#### Action item:
Show all lines below holding the string "profiel".
◇ ◇ ◇ ◇
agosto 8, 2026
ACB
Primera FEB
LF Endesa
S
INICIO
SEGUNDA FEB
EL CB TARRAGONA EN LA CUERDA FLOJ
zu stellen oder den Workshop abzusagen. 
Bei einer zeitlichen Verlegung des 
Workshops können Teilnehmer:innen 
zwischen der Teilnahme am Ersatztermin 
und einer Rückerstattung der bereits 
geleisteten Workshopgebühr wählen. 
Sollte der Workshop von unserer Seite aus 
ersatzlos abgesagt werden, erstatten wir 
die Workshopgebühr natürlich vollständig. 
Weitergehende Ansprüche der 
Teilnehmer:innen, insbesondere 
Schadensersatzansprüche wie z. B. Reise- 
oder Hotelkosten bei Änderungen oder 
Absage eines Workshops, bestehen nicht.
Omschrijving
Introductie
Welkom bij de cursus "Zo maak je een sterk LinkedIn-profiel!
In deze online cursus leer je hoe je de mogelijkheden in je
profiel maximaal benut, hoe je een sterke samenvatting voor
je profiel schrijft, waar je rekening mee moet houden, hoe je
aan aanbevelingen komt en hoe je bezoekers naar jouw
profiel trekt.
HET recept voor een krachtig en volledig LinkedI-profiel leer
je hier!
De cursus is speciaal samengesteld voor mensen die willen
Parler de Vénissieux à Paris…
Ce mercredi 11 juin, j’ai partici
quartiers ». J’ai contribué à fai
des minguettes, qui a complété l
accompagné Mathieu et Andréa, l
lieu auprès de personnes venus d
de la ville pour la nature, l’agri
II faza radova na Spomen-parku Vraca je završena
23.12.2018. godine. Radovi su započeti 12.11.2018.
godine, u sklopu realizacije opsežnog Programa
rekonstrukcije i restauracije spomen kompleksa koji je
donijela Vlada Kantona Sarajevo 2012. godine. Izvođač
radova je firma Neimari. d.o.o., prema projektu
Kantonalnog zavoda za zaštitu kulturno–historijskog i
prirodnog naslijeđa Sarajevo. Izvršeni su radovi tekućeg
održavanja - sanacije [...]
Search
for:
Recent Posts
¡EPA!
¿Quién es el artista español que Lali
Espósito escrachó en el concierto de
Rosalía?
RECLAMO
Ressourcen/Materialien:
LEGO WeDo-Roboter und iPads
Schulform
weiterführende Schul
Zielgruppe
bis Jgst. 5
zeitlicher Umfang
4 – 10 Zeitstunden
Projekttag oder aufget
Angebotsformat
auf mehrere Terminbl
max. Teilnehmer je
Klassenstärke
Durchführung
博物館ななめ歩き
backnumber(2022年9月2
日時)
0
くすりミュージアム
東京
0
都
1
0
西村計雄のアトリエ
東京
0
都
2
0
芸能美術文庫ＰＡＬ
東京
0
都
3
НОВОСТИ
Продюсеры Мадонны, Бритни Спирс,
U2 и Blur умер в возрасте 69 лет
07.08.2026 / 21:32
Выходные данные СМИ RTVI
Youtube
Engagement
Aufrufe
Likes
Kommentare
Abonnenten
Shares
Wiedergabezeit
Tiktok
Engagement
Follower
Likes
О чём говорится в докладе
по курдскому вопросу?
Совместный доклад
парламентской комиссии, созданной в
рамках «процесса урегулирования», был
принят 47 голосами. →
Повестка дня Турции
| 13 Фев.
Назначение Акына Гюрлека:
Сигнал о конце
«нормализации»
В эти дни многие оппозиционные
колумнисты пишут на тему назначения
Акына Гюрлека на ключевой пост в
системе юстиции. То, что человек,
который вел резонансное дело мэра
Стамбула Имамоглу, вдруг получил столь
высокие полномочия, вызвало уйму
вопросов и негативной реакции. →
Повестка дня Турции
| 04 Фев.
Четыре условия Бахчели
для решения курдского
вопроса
◇ ◇ ◇ ◇
#### Solution:
Welkom bij de cursus "Zo maak je een sterk LinkedIn-profiel!
profiel maximaal benut, hoe je een sterke samenvatting voor
je profiel schrijft, waar je rekening mee moet houden, hoe je
profiel trekt.
HET recept voor een krachtig en volledig LinkedI-profiel leer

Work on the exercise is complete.